Con dolor, evitaba verla a los ojos, pues no podía soportar sentir el desagrado de quien ella consideraba una hermana, gracias a tantos años de mentiras.
—¿Y cuándo nos vendrán a buscar? Quienes quieran que sean— inquirió Lucinda tomando asiento junto a su madre, aún sentía cierto recelo hacía Jazmín por lo que no sabía cómo dirigirse a ella. Ella era su amiga, la única en quien podía confiar y todos estos años juntas habían sido un vil engaño, ¿para qué? ¿Para protegerla? Pero ¿De qué exactamente? Nadie parecía saberlo o no querían decírselo.
Ahora más que nunca se encontraba atrapada entre las paredes de un engaño mucho mayor.
¿Mis padres estarán vivos? Pero ¿Quiénes serán? ¿Por qué me dejaron con extraños? No no no, mis padres no son extraños, ellos me criaron. No dudaron en aceptarme desde el primer día y nunca me dejaron sola. Fueron ellos quienes me dieron todo el amor que podría recibir y estoy eternamente agradecida de me hayan aceptado.
—Calculo que en una hora más van a llegar. Son de confianza, así que no se preocupen por nada— respondió Jazmín, aún sin mirar a su amiga, interrumpiendo los pensamientos de aquella.
El frío viento se colaba por entre la madera vencida de la cabaña, helando la piel, calando hasta los huesos. Lucinda no pudo evitar sentir un escalofrío fuerte proveniente de su espalda, su piel se erizo e, involuntariamente, se abrazó a sí misma buscando algo de calor.
—¿Tienes frío, cielo?— preguntó Maria, con un leve tono preocupado en la voz, dirigiendo su mirada a su hija.
—Mis zapatos siguen algo húmedos— respondió la muchacha, un tanto distraída, aún observando por la pequeña ventana—. Sabes que tener los pies fríos no es muy cómodo para mi.— Al terminar aquella frase, Lucinda sintió como si algo en el bosque la llamara. Un leve susurro proveniente de algún lugar no tan lejano, se hacia oir por entre la conversacion de Jazmin y su madre.

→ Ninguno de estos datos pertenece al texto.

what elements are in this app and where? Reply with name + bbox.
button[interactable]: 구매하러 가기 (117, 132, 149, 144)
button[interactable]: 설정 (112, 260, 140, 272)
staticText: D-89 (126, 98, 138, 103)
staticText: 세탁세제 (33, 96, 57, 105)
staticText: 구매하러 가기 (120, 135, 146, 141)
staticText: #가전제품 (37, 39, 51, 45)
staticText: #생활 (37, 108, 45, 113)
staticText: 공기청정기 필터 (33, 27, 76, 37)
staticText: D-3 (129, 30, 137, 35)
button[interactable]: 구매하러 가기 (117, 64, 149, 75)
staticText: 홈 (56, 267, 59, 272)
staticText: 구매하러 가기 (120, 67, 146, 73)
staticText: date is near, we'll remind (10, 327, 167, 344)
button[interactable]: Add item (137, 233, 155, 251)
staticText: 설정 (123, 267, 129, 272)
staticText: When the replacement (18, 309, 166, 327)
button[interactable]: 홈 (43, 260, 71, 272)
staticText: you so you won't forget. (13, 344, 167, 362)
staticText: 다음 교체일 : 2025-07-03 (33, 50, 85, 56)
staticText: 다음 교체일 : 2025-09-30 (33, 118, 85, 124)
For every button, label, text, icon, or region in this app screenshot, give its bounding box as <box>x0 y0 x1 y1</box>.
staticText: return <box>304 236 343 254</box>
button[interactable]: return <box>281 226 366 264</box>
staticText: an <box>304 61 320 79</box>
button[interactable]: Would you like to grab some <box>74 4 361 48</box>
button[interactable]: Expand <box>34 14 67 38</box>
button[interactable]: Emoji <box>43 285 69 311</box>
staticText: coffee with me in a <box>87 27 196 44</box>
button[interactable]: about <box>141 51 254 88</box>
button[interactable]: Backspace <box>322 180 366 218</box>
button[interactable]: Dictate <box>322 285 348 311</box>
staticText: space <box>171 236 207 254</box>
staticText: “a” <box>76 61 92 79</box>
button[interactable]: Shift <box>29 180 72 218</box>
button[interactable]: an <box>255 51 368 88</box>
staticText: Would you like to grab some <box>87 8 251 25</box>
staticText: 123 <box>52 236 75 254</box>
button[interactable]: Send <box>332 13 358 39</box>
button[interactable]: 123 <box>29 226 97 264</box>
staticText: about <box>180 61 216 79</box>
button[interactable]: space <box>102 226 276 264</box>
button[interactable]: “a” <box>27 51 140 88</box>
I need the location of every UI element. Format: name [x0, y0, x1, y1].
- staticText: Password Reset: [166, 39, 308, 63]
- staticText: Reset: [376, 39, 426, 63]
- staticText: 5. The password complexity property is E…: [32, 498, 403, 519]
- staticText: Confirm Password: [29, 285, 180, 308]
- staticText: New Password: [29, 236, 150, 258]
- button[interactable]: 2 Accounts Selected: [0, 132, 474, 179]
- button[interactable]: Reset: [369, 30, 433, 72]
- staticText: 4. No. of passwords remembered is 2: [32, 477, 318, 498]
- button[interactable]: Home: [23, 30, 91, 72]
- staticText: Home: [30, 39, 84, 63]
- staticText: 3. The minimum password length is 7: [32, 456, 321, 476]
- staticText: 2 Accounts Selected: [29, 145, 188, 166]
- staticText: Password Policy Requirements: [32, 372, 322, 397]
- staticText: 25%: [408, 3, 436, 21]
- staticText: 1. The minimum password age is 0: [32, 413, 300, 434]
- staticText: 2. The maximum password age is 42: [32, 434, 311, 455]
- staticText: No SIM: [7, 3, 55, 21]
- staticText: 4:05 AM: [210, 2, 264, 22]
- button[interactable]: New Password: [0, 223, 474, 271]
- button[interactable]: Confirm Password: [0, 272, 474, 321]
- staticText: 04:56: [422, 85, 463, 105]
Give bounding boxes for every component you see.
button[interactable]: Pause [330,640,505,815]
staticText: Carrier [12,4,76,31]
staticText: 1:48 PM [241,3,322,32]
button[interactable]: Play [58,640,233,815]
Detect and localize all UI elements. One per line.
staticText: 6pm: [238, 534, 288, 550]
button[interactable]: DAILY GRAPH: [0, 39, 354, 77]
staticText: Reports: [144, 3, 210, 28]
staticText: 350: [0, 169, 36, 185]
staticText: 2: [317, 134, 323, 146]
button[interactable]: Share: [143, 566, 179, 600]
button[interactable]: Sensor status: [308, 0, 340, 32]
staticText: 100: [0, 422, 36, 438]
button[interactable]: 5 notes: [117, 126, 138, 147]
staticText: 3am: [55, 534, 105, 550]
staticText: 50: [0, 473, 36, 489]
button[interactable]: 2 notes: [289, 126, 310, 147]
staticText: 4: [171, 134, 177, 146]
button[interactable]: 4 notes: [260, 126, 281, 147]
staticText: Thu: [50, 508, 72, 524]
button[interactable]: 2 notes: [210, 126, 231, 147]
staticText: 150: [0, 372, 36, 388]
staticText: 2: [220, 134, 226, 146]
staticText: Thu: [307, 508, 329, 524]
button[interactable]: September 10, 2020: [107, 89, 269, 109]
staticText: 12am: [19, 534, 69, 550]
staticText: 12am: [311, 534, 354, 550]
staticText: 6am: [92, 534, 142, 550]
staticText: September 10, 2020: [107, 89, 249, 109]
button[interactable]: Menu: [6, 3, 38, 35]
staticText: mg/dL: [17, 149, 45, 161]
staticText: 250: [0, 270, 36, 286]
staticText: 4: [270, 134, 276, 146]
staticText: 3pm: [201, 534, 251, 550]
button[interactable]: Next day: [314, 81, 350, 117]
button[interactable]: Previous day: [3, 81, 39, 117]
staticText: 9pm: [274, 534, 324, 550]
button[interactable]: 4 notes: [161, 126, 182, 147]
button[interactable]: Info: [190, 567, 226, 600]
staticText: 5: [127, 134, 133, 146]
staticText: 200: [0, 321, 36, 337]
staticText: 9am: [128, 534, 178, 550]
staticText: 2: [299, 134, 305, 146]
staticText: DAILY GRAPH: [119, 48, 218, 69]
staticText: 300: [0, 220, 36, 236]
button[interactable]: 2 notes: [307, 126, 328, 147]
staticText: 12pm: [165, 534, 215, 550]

Eran voces que pocas veces había oído, pero que solo aparecian cuando ella se acercaba al bosque. Ahora esas voces eran un poco más claras y sonaban alteradas, como si buscaran alertarla sobre algo. Como si quisieran darle aviso sobre el peligro inminente.
—Oigan— llamó Lucinda— ¿Acaso escuchan...?
No logró terminar de formular la pregunta, puesto que en ese mismo instante un golpe tímido a la puerta principal resonó en la estancia, provocando que las tres se levantaran de golpe. Era imposible que el equipo de confianza de Jazmin hubiese logrado llegar tan deprisa, y eso ella lo sabía.
Aquel que estaba tras la puerta no era nadie esperado ni mucho menos bienvenido, y la chispa de preocupación se encendió en los ojos de Jazmín. De su bota izquierda sacó un cuchillo reluciente, color plateado y de unos siete centímetros de largo, lo empuñó con una habilidad desconocida para Lucinda, para luego quedarse junto a la puerta en posición defensiva.